Long-term survivors of cancer have more age-related functional deficits than do those who have not experienced cancer, and these deficits – as well as their cancer history – are both associated with a higher risk of all-cause mortality, a study has found.
A paper published inreported the outcomes of a population-based cohort study involving 1,723 female cancer survivors and 11,145 cancer-free women enrolled in the Iowa Women’s Health Study, who were followed for 10 years.
The analysis revealed that women with a history of cancer had significantly more deficits on a geriatric assessment compared with their age-matched controls without a history of cancer. While 66% of women without a cancer history had one or more deficits, 70% of those with a history had at least one age-related deficit, and they were significantly more likely to have two or more deficits.
Cancer survivors were significantly more likely to have two or more physical function limitations than were those without a history of cancer (42.4% vs. 36.9%, P less than .0001), to have two or more comorbidities (41.3% vs. 38.2%, P = .02) and to have poor general health (23.3% vs. 17.4%, P less than .0001). They were also significantly less likely to be underweight.
The study found that both cancer history and age-related functional deficits were predictors of mortality, even after adjustment for confounders such as chronological age, smoking, and physical activity levels.
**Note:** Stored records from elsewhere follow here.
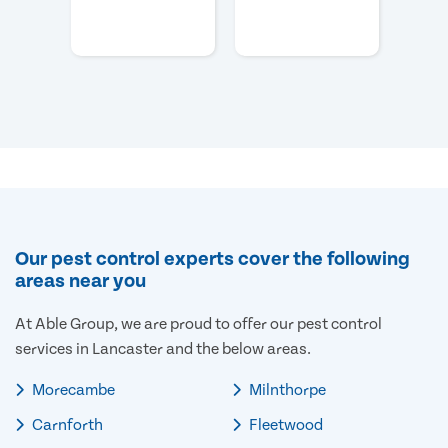
Our pest control experts cover the following
areas near you
At Able Group, we are proud to offer our pest control
services in Lancaster and the below areas.
Morecambe
Milnthorpe
Carnforth
Fleetwood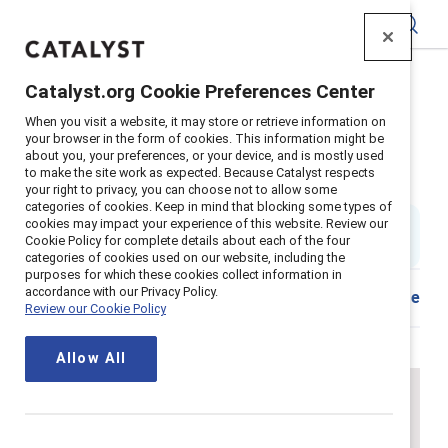
Catalyst
Catalyst.org Cookie Preferences Center
Home
>
About
>
Stories
>
2023
>
Domestic Violence Ally
When you visit a website, it may store or retrieve information on
your browser in the form of cookies. This information might be
How to be an ally at work to
about you, your preferences, or your device, and is mostly used
to make the site work as expected. Because Catalyst respects
survivors of domestic violence
your right to privacy, you can choose not to allow some
categories of cookies. Keep in mind that blocking some types of
cookies may impact your experience of this website. Review our
By
Sanjuana “SJ” Coronado
Cookie Policy for complete details about each of the four
4 min read
|
Published on
02 October 2023
categories of cookies used on our website, including the
purposes for which these cookies collect information in
accordance with our Privacy Policy.
Download
Share
Review our Cookie Policy
Allow All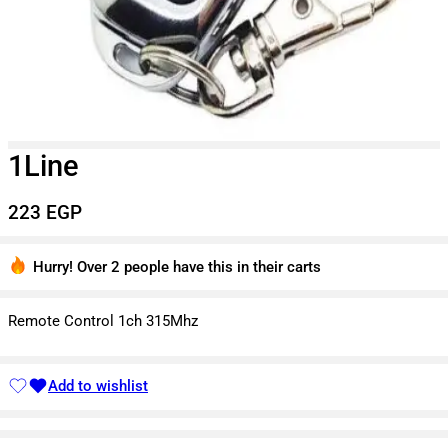
1Line
223
EGP
Hurry! Over 2 people have this in their carts
3 sold in last 3 hours
Remote Control 1ch 315Mhz
Add to wishlist
Added to wishlist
The highest mortality risk was seen in cancer survivors with two or more age-related health deficits, who had a twofold greater mortality risk compared with the noncancer controls with fewer than two health deficits.
Even individuals with a history of cancer but without any health deficits still had a 1.3-1.4-fold increased risk of mortality compared with individuals without a history of cancer and without health deficits.
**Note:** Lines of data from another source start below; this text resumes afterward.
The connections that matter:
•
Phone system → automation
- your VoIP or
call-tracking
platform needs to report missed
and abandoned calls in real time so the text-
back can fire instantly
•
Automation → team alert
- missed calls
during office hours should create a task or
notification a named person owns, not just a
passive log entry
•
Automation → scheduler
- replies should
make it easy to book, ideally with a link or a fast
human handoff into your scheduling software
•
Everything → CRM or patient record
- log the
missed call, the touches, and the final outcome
“These results confirm the increased risk of mortality associated with GA domain deficits and extend the research by demonstrating that a cancer history is associated with an older functional age compared with aged-matched cancer-free individuals,” wrote Cindy K. Blair, PhD, of the department of internal medicine at the University of New Mexico, Albuquerque, and coauthors.
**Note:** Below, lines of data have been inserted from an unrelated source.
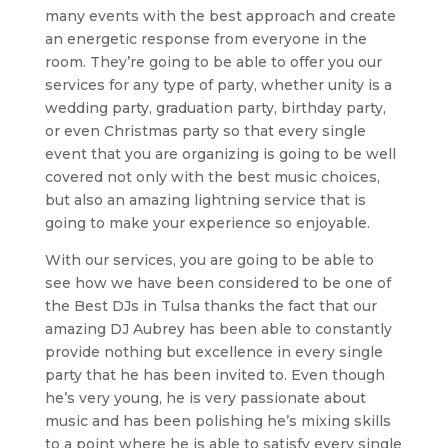
many events with the best approach and create
an energetic response from everyone in the
room. They’re going to be able to offer you our
services for any type of party, whether unity is a
wedding party, graduation party, birthday party,
or even Christmas party so that every single
event that you are organizing is going to be well
covered not only with the best music choices,
but also an amazing lightning service that is
going to make your experience so enjoyable.
With our services, you are going to be able to
see how we have been considered to be one of
the Best DJs in Tulsa thanks the fact that our
amazing DJ Aubrey has been able to constantly
provide nothing but excellence in every single
party that he has been invited to. Even though
he’s very young, he is very passionate about
music and has been polishing he’s mixing skills
to a point where he is able to satisfy every single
They noted that the study included very long-term cancer survivors who had survived for an average of 11 years before they underwent the geriatric assessment and were then followed for 10 years after that point.
“Further research is needed to identify older cancer survivors who are at risk of accelerated aging,” the authors wrote. “Interventions that target physical function, comorbidity, nutritional status, and general health are greatly needed to improve or maintain the quality of survivorship in older cancer survivors.”
The National Cancer Institute, the University of Minnesota Cancer Center, and the University of New Mexico Comprehensive Cancer Center supported the study. Two authors declared grants from the National Institutes of Health related to the study.